Yesterday's flight carried no passengers, just pilot Mark Stucky and co-pilot Frederick "C.J." Sturckow. But, given the mission's success, the first commercial flights of VSS Unity may be coming quite soon. And don't be surprised if another company officially gets into the space-tourism business at about the same time as Virgin.
Blue Origin, the spaceflight company run by Amazon.com founder Jeff Bezos, is developing its own reusable suborbital system called New Shepard, which has already aced multiple uncrewed test flights. Blue Origin plans to start selling tickets to ride New Shepard next year, company representatives have said (though they have yet to disclose the price).
And then there's orbital spaceflight. Two other American companies, SpaceX and Boeing, hold multibillion-dollar NASA contracts to fly astronauts to and from the International Space Station (ISS). SpaceX will use its Falcon 9 rocket and Crew Dragon capsule, while Boeing will do the job with its CST-100 Starliner capsule and United Launch Alliance (ULA) Atlas V rockets. [Crew Dragon and Starliner: A Look at the Upcoming Astronaut Taxis]
Crew Dragon is scheduled to launch on its first uncrewed test mission to the ISS on Jan. 17, and Starliner should do the same in March, if current schedules hold. If everything goes well on those flights, SpaceX will fly a crewed test mission to the orbiting lab in June, and Boeing will follow with a similar flight in August.
Bringing these two vehicles fully into service will be a very big deal: For the past 7.5 years, NASA and all other space agencies have been dependent on Russian Soyuz spacecraft and rockets to ferry their astronauts to and from orbit. So, a serious issue with a Soyuz could theoretically cut off access to the ISS for long stretches, until the problem gets identified and fixed.
Indeed, NASA, Russia and other ISS partners grappled with the possibility of a lengthy stand-down earlier this fall, after a Soyuz rocket malfunctioned during a crew launch to the orbiting lab.
These fears didn't come to pass, of course. The passengers on that Oct. 11 flight, NASA's Nick Hague and cosmonaut Alexey Ovchinin, made a safe emergency landing on the steppes of Kazakhstan about 20 minutes after liftoff. The cause of the anomaly was quickly traced to a bent sensor on one of the rocket's strap-on boosters, and the Soyuz returned to crewed flight with a picture-perfect launch toward the ISS on Dec. 3.
NASA is developing its own crewed spaceflight system, which is designed to help astronauts get to the moon, Mars and other deep-space destinations. The key pieces are the Orion capsule and a gigantic new rocket called the Space Launch System (SLS).

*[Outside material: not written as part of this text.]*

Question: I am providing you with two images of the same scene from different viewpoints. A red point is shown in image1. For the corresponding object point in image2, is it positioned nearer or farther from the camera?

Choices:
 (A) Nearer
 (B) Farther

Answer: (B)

Orion already has one uncrewed test flight under its belt, a quick mission to Earth orbit in December 2014. But the SLS has yet to lift off, and it won't get its wings for another 18 months at least. The rocket's first test flight, known as Exploration Mission-1 (EM-1), is currently scheduled for June 2020. On that flight, the SLS will send an uncrewed Orion on a three-week journey around the moon. (Orion's December 2014 flight, by the way, employed a ULA Delta IV Heavy rocket.)

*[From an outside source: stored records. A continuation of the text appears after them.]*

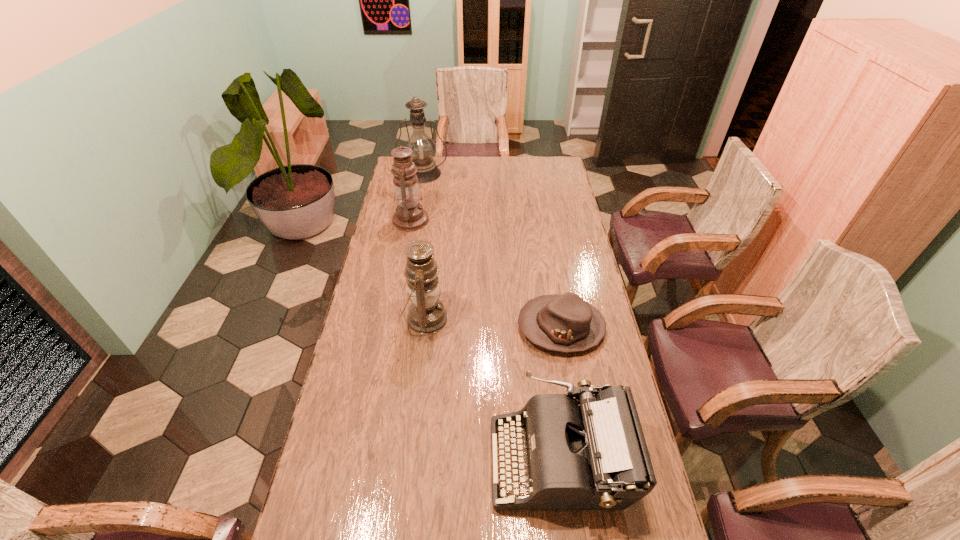 This screenshot has height=540, width=960. Identify the location of free point between the second farthest object and the typewriter. (485, 340).

You are a GUI agent. You are given a task and a screenshot of the screen. Output one action in this format:
    pyautogui.click(x=<x>, y=<y>)
    Task: Click on the object that is the third closest one to the fourth nearest object
    
    Given the screenshot: What is the action you would take?
    coord(566,323)

Where is `object that stands as the fourth closest to the nearest object`? The height and width of the screenshot is (540, 960). object that stands as the fourth closest to the nearest object is located at coordinates (424, 149).

The height and width of the screenshot is (540, 960). Find the location of `the second closest oil lamp to the nearest oil lamp`. the second closest oil lamp to the nearest oil lamp is located at coordinates (424, 149).

Select which oil lamp is the second closest to the nearest oil lamp. Please provide its 2D coordinates. Your answer should be formatted as a tuple, i.e. [(x, y)], where the tuple contains the x and y coordinates of a point satisfying the conditions above.

[(424, 149)]

The height and width of the screenshot is (540, 960). Find the location of `vacant space that satisfies the following two spatial constraints: 1. on the front side of the nearest oil lamp; 2. on the right side of the second farthest oil lamp`. vacant space that satisfies the following two spatial constraints: 1. on the front side of the nearest oil lamp; 2. on the right side of the second farthest oil lamp is located at coordinates (393, 319).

The first crewed Orion-SLS flight, the lunar flyby effort EM-2, is currently scheduled for 2023.
NASA envisions Orion, SLS and a planned moon-orbiting space station called Lunar Gateway helping agency astronauts get to the lunar surface by the end of the 2020s, and on to Mars a decade or so later. But the agency isn't the only organization working seriously toward deep-space human exploration.

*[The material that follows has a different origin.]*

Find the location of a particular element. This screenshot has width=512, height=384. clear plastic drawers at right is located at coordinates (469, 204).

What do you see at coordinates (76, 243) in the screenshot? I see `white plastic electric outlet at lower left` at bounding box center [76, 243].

SpaceX is developing a giant, reusable rocket-spaceship combo called "Super Heavy" and "Starship" (formerly "BFR" and "BFS," which were short for "Big Falcon Rocket" and "Big Falcon Spaceship"). This transportation architecture could fly its first passengers to Mars in the 2020s if everything goes well, SpaceX founder and CEO Elon Musk has said.
Musk's overall goal is to help set up a self-sustaining settlement on the Red Planet. Indeed, that has been his ambition for decades; Musk has repeatedly said that he founded SpaceX in 2002 primarily to help make humanity a multiplanet species.
Bezos and Blue Origin have a similar long-term objective; company representatives have repeatedly said the company aims to help get millions of people living and working in space.
Mike Wall's book about the search for alien life, "Out There" (Grand Central Publishing, 2018; illustrated by Karl Tate) is out now. Follow him on Twitter @michaeldwall. Follow us @Spacedotcom or Facebook. Originally published on Space.com.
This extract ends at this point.